EXCERPTED DATA:

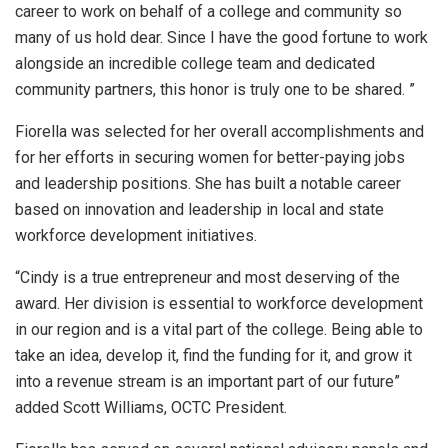
career to work on behalf of a college and community so
many of us hold dear. Since I have the good fortune to work
alongside an incredible college team and dedicated
community partners, this honor is truly one to be shared. ”
Fiorella was selected for her overall accomplishments and
for her efforts in securing women for better-paying jobs
and leadership positions. She has built a notable career
based on innovation and leadership in local and state
workforce development initiatives.
“Cindy is a true entrepreneur and most deserving of the
award. Her division is essential to workforce development
in our region and is a vital part of the college. Being able to
take an idea, develop it, find the funding for it, and grow it
into a revenue stream is an important part of our future”
added Scott Williams, OCTC President.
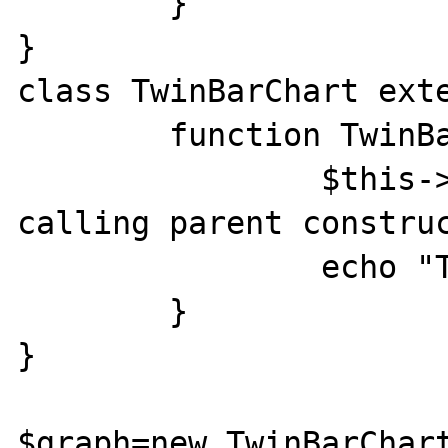
	}

}

class TwinBarChart exte
	function TwinBarChart() {

		$this->call_constr(); // 
calling parent construc
		echo "Test";

	}

}

$graph=new TwinBarChart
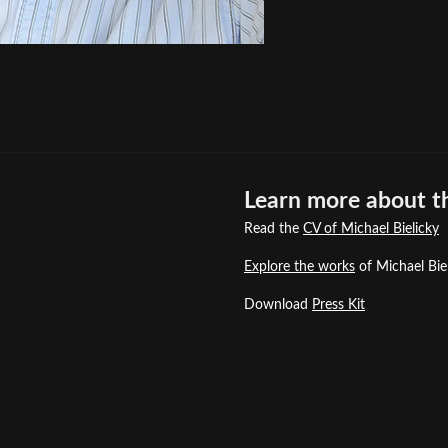
Learn more about th
Read the
CV of Michael Bielicky
Explore the works
of Michael Biel
Download
Press Kit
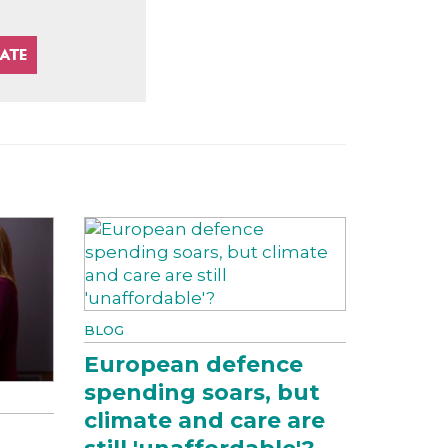
BLOG
European defence
spending soars, but
climate and care are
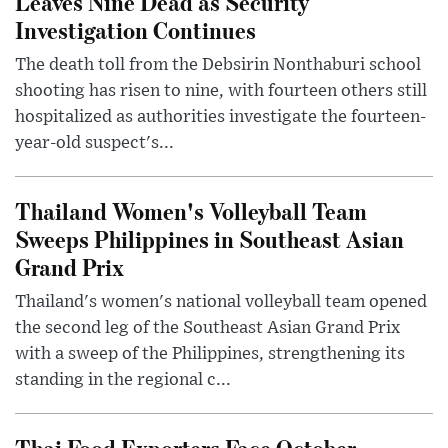
Leaves Nine Dead as Security
Investigation Continues
The death toll from the Debsirin Nonthaburi school
shooting has risen to nine, with fourteen others still
hospitalized as authorities investigate the fourteen-
year-old suspect's...
Thailand Women's Volleyball Team
Sweeps Philippines in Southeast Asian
Grand Prix
Thailand's women's national volleyball team opened
the second leg of the Southeast Asian Grand Prix
with a sweep of the Philippines, strengthening its
standing in the regional c...
Thai Food Exporters Face October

EXERCISE REQUIREMENTS: Above are some records. Report the number of their lines that include "college", and add nothing else.

WRITTEN ANSWER: 3